On Tue, 2025-11-04 at 13:28 -0300, Gustavo Sousa wrote:
> Quoting Gustavo Sousa (2025-11-04 13:16:01-03:00)
> > Quoting Matt Roper (2025-11-03 21:15:37-03:00)
> > > On Mon, Nov 03, 2025 at 02:18:12PM -0300, Gustavo Sousa wrote:
> > > > From: Vinod Govindapillai <[email protected]>
> > > >
> > > > Configure one of the FBC instances to use system caching. FBC
> > > > read/write requests are tagged as cacheable till a programmed
> > > > limit is reached by the hw.
> > >
> > > What exactly is "system caching?" We have lots of different
> > > caches in
> > > current platforms, and it's not really obvious to me from the
> > > description here (or the bspec page) exactly which cache(s) are
> > > involved
> > > here.
> >
> > Perhaps Vinod would provide more assertive answers for this and
> > other
> > questions, but I'll also try to reply based on my research on this
> > topic.
> >
> > Although the Bspec does not make it clear, by digging a bit deeper
> > into
> > other documentation, "system cache" appears to be the SoC-level
> > cache.
> >
> > >
> > > Is turning this on always a win or is it situational? I.e., is
> > > there
> > > any potential for display memory traffic to fill a cache with FBC
> > > data
> > > by evicting data that was part of the CPU or GT's working set?
> > > If so,
> > > that seems like it could potentially harm the performance of
> > > other
> > > workloads running on the platform.
> > >
> > > Or is this whole thing about a completely new cache (unrelated to
> > > and unusable by anything else) which is devoted solely to FBC?
> >
> > From what I understood in the docs, the value
> > FBC_SYS_CACHE_TAG_USE_RES_SPACE (i.e. 0b11) for field "Cache Tags"

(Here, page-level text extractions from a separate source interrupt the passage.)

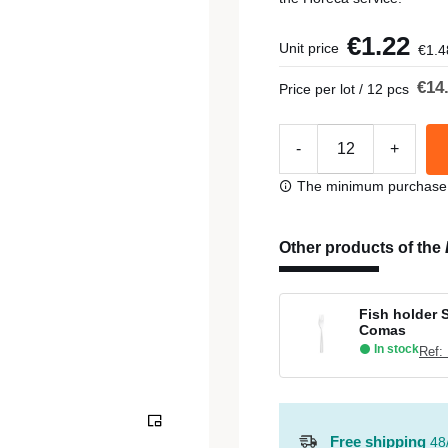
€1.22
Unit price
€1.4
€14
Price per lot / 12 pcs
-
+
The minimum purchase or
Other products of the
Fish holder 
Comas
In stock
Ref:
Free shipping
48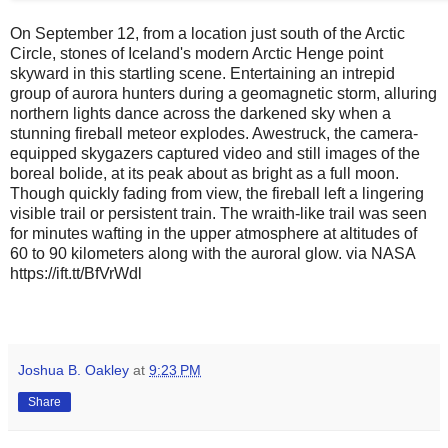
On September 12, from a location just south of the Arctic
Circle, stones of Iceland's modern Arctic Henge point
skyward in this startling scene. Entertaining an intrepid
group of aurora hunters during a geomagnetic storm, alluring
northern lights dance across the darkened sky when a
stunning fireball meteor explodes. Awestruck, the camera-
equipped skygazers captured video and still images of the
boreal bolide, at its peak about as bright as a full moon.
Though quickly fading from view, the fireball left a lingering
visible trail or persistent train. The wraith-like trail was seen
for minutes wafting in the upper atmosphere at altitudes of
60 to 90 kilometers along with the auroral glow. via NASA
https://ift.tt/BfVrWdl
Joshua B. Oakley
at
9:23 PM
Share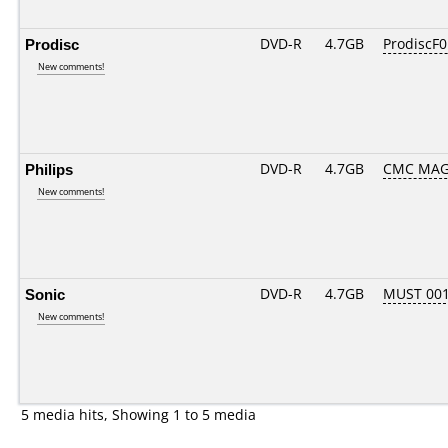
Prodisc
DVD-R
4.7GB
ProdiscF0
New comments!
Philips
DVD-R
4.7GB
CMC MAG
New comments!
Sonic
DVD-R
4.7GB
MUST 001.
New comments!
5 media hits, Showing 1 to 5 media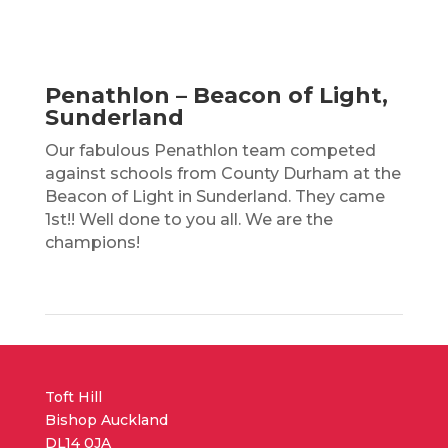
Penathlon – Beacon of Light,
Sunderland
Our fabulous Penathlon team competed
against schools from County Durham at the
Beacon of Light in Sunderland. They came
1st!! Well done to you all. We are the
champions!
Toft Hill
Bishop Auckland
DL14 0JA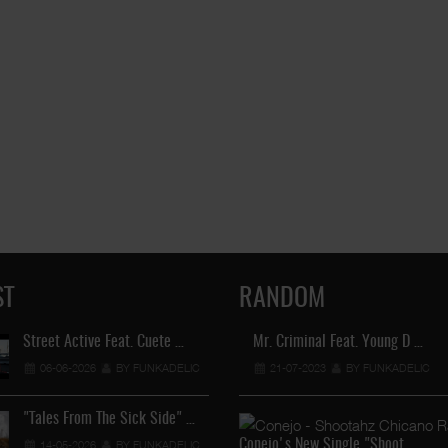
ST
RANDOM
Street Active Feat. Cuete …
Mr. Criminal Feat. Young D …
Lil Chino's New Single "Wh
06-06-2026
BY FUNKADELIC
21-07-2023
12-04-2026
BY FUNKADELIC
BY FUNKADEL
"Tales From The Sick Side" …
Lil Chino - California Sun …
Conejo's New Single "Shoot …
14-05-2026
BY FUNKADELIC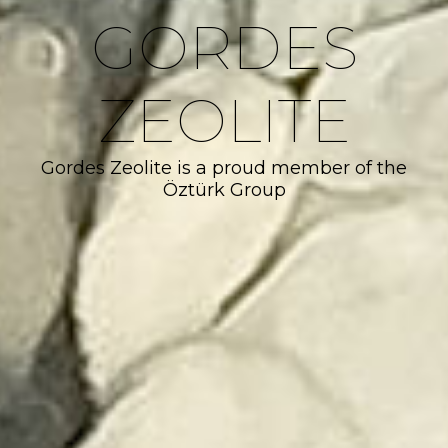
GORDES
ZEOLITE
Gordes Zeolite is a proud member of the
Öztürk Group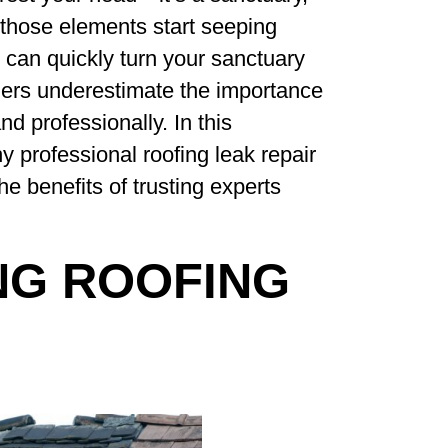
those elements start seeping
it can quickly turn your sanctuary
ers underestimate the importance
d professionally. In this
 professional roofing leak repair
 the benefits of trusting experts
NG ROOFING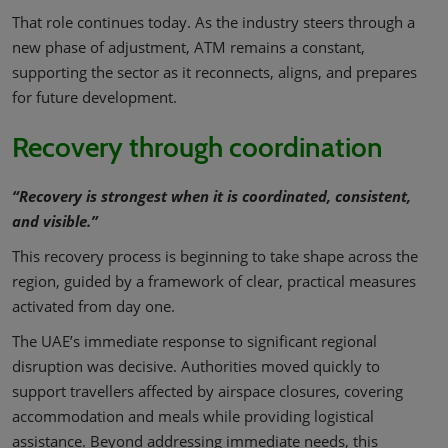
That role continues today. As the industry steers through a
new phase of adjustment, ATM remains a constant,
supporting the sector as it reconnects, aligns, and prepares
for future development.
Recovery through coordination
“Recovery is strongest when it is coordinated, consistent,
and visible.”
This recovery process is beginning to take shape across the
region, guided by a framework of clear, practical measures
activated from day one.
The UAE’s immediate response to significant regional
disruption was decisive. Authorities moved quickly to
support travellers affected by airspace closures, covering
accommodation and meals while providing logistical
assistance. Beyond addressing immediate needs, this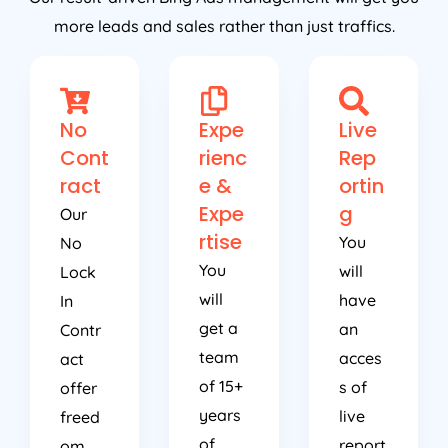
more leads and sales rather than just traffics.
No
Expe
Live
Cont
rienc
Rep
ract
e &
ortin
Expe
g
Our
rtise
You
No
You
will
Lock
will
have
In
get a
an
Contr
team
acces
act
of 15+
s of
offer
years
live
freed
of
report
om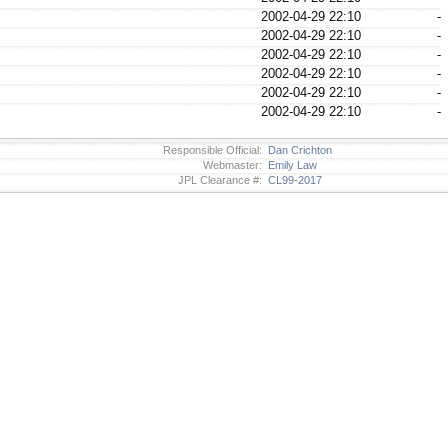
2002-04-29 22:10
-
2002-04-29 22:10
-
2002-04-29 22:10
-
2002-04-29 22:10
-
2002-04-29 22:10
-
2002-04-29 22:10
-
Responsible Official:
Dan Crichton
Webmaster:
Emily Law
JPL Clearance #:
CL99-2017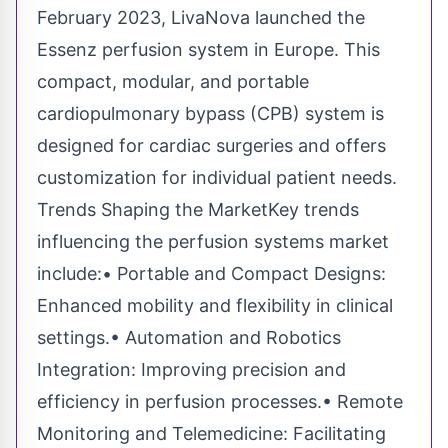
February 2023, LivaNova launched the
Essenz perfusion system in Europe. This
compact, modular, and portable
cardiopulmonary bypass (CPB) system is
designed for cardiac surgeries and offers
customization for individual patient needs.
Trends Shaping the MarketKey trends
influencing the perfusion systems market
include:• Portable and Compact Designs:
Enhanced mobility and flexibility in clinical
settings.• Automation and Robotics
Integration: Improving precision and
efficiency in perfusion processes.• Remote
Monitoring and Telemedicine: Facilitating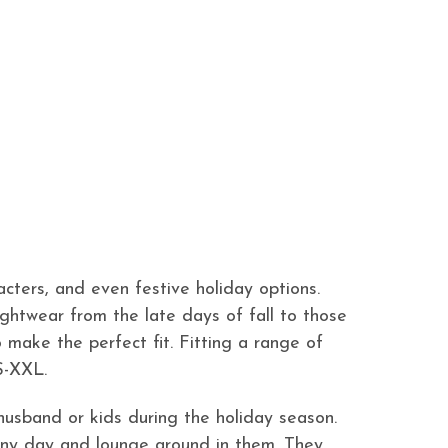
cters, and even festive holiday options.
nightwear from the late days of fall to those
 make the perfect fit. Fitting a range of
S-XXL.
husband or kids during the holiday season.
t any day and lounge around in them. They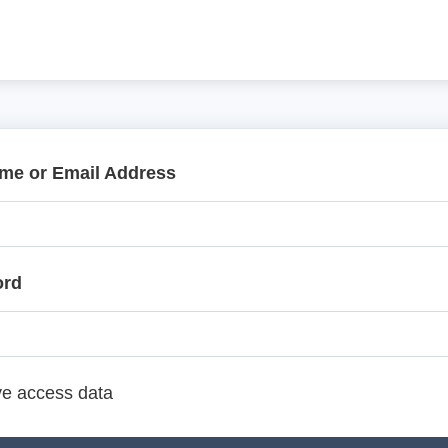
me or Email Address
ord
e access data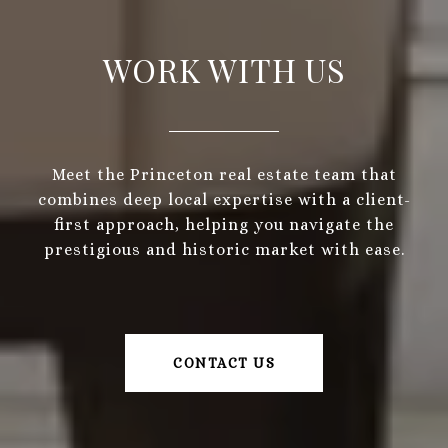
WORK WITH US
Meet the Princeton real estate team that
combines deep local expertise with a client-
first approach, helping you navigate the
prestigious and historic market with ease.
CONTACT US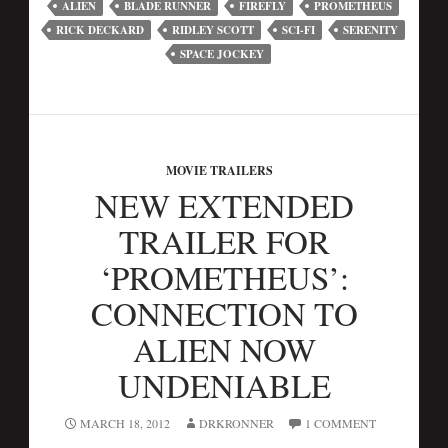
ALIEN
BLADE RUNNER
FIREFLY
PROMETHEUS
RICK DECKARD
RIDLEY SCOTT
SCI-FI
SERENITY
SPACE JOCKEY
MOVIE TRAILERS
NEW EXTENDED
TRAILER FOR
‘PROMETHEUS’:
CONNECTION TO
ALIEN NOW
UNDENIABLE
MARCH 18, 2012
DRKRONNER
1 COMMENT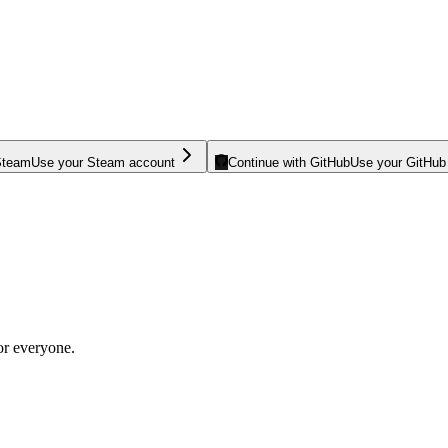
Steam
Use your Steam account
Continue with GitHub
Use your GitHub
or everyone.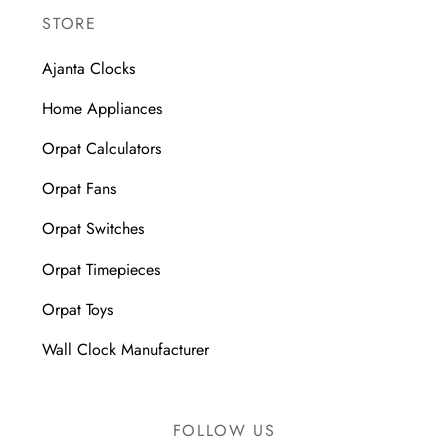
STORE
Ajanta Clocks
Home Appliances
Orpat Calculators
Orpat Fans
Orpat Switches
Orpat Timepieces
Orpat Toys
Wall Clock Manufacturer
FOLLOW US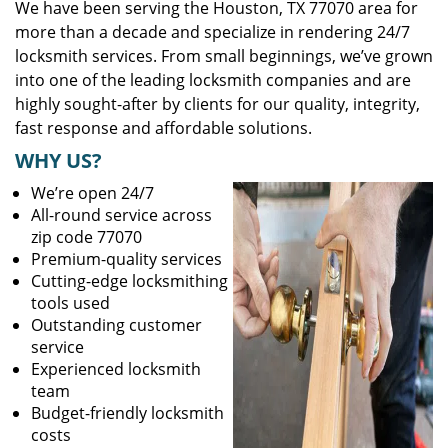
We have been serving the Houston, TX 77070 area for
more than a decade and specialize in rendering 24/7
locksmith services. From small beginnings, we’ve grown
into one of the leading locksmith companies and are
highly sought-after by clients for our quality, integrity,
fast response and affordable solutions.
WHY US?
We’re open 24/7
All-round service across
zip code 77070
Premium-quality services
Cutting-edge locksmithing
tools used
Outstanding customer
service
Experienced locksmith
team
Budget-friendly locksmith
costs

> > indicates that the caching will happen in a reserved space
> > dedicated to
> > the display engine. So I believe we wouldn't be interfering with
> > other
> > agents.
> >
> > >
> > > >
> > > > Bspec: 74722
> > >
> > > You might want to add 68881 here since it has a bit more
> > > information
> > > about how we're actually supposed to set the fields documented on
> > > 74722.
> >
> > Agreed.
> >
> > >
> > > > Signed-off-by: Vinod Govindapillai
> > > > <[email protected]>
> > > > Signed-off-by: Gustavo Sousa <[email protected]>
> > > > ---
> > > > drivers/gpu/drm/i915/display/intel_fbc.c | 47
> > > > +++++++++++++++++++++++++++
> > > > drivers/gpu/drm/i915/display/intel_fbc_regs.h | 9 +++++
> > > > 2 files changed, 56 insertions(+)
> > > >
> > > > diff --git a/drivers/gpu/drm/i915/display/intel_fbc.c
> > > > b/drivers/gpu/drm/i915/display/intel_fbc.c
> > > > index 24b72951ea3c..e2e55c58ddbc 100644
> > > > --- a/drivers/gpu/drm/i915/display/intel_fbc.c
> > > > +++ b/drivers/gpu/drm/i915/display/intel_fbc.c
> > > > @@ -127,6 +127,9 @@ struct intel_fbc {
> > > > */
> > > > struct intel_fbc_state state;
> > > > const char *no_fbc_reason;
> > > > +
> > > > + /* Only one of FBC instances can use the system cache
> > > > */
> > > > + bool own_sys_cache;
> >
> > If we go ahead with using this member, I would prefer that we used
> > "owns_sys_cache" (just like we use "has_something" instead of
> > "have_something").
> >
> > > > };
> > > >
> > > > static char fbc_name(enum intel_fbc_id fbc_id)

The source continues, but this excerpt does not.